Discussion Forum

 Let ($x_{0},y_{0})$ be the solution of the following equations  $(2x)^{\log 2}=(3y)^{\log 3}$  $3^{\log x}=2 ^{\log y}$, then $x_{0}$ is equal to 

Answer:

Explanation:

Taking log on both  sides

 $\log 2.\log(2x)= \log 3(\log 3y)$

$\Rightarrow$   $\log 2(\log 2+\log x)$

= $\log 3(\log 3+\log y)$....(i)

and $\log x.\log 3= \log y \log 2$

$\log y= \frac{ \log x. \log 3}{ \log 2}$...(ii)

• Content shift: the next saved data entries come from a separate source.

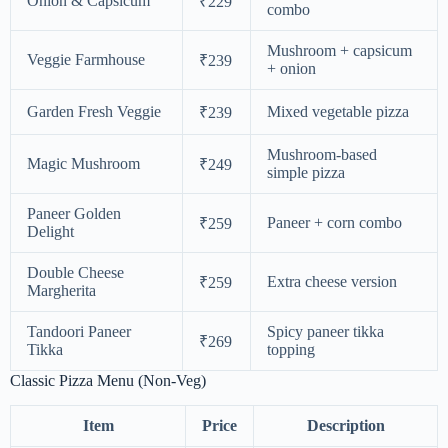
Onion & Capsicum
₹229
combo
Mushroom + capsicum
Veggie Farmhouse
₹239
+ onion
Garden Fresh Veggie
Mixed vegetable pizza
₹239
Mushroom-based
Magic Mushroom
₹249
simple pizza
Paneer Golden
Paneer + corn combo
₹259
Delight
Double Cheese
Extra cheese version
₹259
Margherita
Tandoori Paneer
Spicy paneer tikka
₹269
Tikka
topping
Classic Pizza Menu (Non-Veg)
Item
Price
Description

 from Eq.(i) and (ii) we get

 $\log 2( \log 2+\log x)=$

                      $\log 3.\left\{ \log 3+\frac{\log x.\log 3}{\log 2}\right\}$

 $\Rightarrow$  $(\log 2)^{2}+\log 2.\log x=$

 $(\log 3)^{2}+\frac{ (\log 3)^{2}}{ (\log 2)}. \log x$

$\Rightarrow$  $\log x.\left\{\frac{(\log 3)^{2}}{\log 2}-\log 2\right\}=  (\log 2)^{2}-(\log 3)^{2}$

$\Rightarrow$   $\log x.\left\{\frac{(\log 3)^{2}-(\log 2)^{2}}{\log 2}\right\}=  (\log 2)^{2}-(\log 3)^{2}$

$\Rightarrow$   $\log x=-\log 2= \log 2^{-1}$

$\therefore$  $x= \frac{1}{2}$